Seguimos hablando otra media hora. Le pregunté si recordaba algo más de la gente que frecuentaba su hermano y en especial de la chica, Claire. Le pedí también que hiciera memoria y volviera a pensar si le sonaba el nombre de Largo. Doble negativa. Le pregunté si había algún lugar al que Sammy se sintiera especialmente ligado y a donde pudiera haber ido a refugiarse. Ella se detuvo a pensar. Lo intentó de veras, la pobre, pero no se le ocurría nada, ninguna persona, ningún detalle que pudiera hacerme avanzar en la búsqueda de su hermano.

La dejé con sus meticulosas y desesperadas tareas domésticas. Le dije al marcharme que al menos Sammy se encontraría el piso en perfectas condiciones.

La verdad era que los dos sospechábamos que solo estaba adecentando una tumba.

Fue el jueves por la noche cuando encontré un indicio, aunque tampoco fuera gran cosa. Había hecho toda la ronda por los clubes y los bares. A la mayoría Paul Costello solo les sonaba como hijo de Jimmy Costello, y los pocos que habían oído hablar de Sammy Pollock/Gainsborough lo relacionaban simplemente con Sheila Gainsborough. Apenas encontré músicos o cantantes que los conocieran, y mucho menos que hubieran recibido una oferta para que ellos dos los representaran. Me recorrí desde los contados locales de moda de Glasgow -como el Swing Den y el Manhattan- hasta los clubes más tirados y proletarios que abundaban a lo largo de la ciudad.

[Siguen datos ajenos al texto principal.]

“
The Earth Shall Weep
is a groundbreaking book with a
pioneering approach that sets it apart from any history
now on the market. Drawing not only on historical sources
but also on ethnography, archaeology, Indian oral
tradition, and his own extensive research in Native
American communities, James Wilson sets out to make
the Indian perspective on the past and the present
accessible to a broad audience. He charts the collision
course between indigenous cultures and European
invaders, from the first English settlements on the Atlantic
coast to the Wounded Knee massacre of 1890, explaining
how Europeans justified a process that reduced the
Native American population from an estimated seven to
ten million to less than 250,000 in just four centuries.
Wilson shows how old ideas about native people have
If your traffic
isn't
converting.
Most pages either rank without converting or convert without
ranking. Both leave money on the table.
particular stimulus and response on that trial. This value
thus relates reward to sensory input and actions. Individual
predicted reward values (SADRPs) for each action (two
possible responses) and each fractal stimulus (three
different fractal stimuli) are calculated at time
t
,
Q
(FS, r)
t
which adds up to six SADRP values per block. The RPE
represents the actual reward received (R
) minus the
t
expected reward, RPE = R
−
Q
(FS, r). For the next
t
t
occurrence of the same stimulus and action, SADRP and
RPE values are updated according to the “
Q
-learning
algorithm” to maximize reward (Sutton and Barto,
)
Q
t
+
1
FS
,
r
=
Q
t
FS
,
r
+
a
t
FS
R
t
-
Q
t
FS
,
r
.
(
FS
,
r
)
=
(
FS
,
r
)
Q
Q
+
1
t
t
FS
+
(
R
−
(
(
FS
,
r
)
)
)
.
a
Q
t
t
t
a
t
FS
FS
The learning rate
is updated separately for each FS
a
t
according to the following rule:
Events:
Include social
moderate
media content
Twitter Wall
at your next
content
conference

El Caesar Club era de esta última categoría. La clientela bebía en cantidades industriales y los artistas que actuaban eran tan malos que no había más remedio que beber como un cosaco para soportarlos. Llegué hacia las nueve y media.

El Caesar -César- estaba bien bautizado. Era el tipo de sitio desvencijado donde no parecía quedar piedra sobre piedra y donde los valientes que se subían al escenario tenían más de gladiadores que de artistas. Yo casi esperaba ver a Nerón con pajarita sentado en primera fila, girando cada vez el pulgar hacia abajo. Cuando entré había un cómico sobre el escenario que había conseguido caldear el ambiente y excitar a la audiencia del mismo modo que lo había logrado Boris Karloff en Frankenstein con una turba enfurecida de campesinos provistos de antorchas.

El público estaba en ese punto decisivo en el que la violencia verbal se torna física y, a pesar de la sonrisa fija que el cómico lucía por encima de su enorme pajarita, advertí que sus ojos brillaban alarmados mientras recorrían desesperadamente la multitud. No sé si pretendía divisar aunque solo fuera a una persona riéndose o si trataba de avizorar por dónde iba a salir disparado el primer misil. Me pregunté por qué motivo decidiría uno hacerse cómico en Glasgow cuando existían en el mundo muchas otras alternativas menos peligrosas, como desactivar bombas, torear o tragar sables en un circo. Empezaba a sentir una profunda compasión por aquel cómico. Entonces le oí un par de chistes y decidí que él se lo había buscado.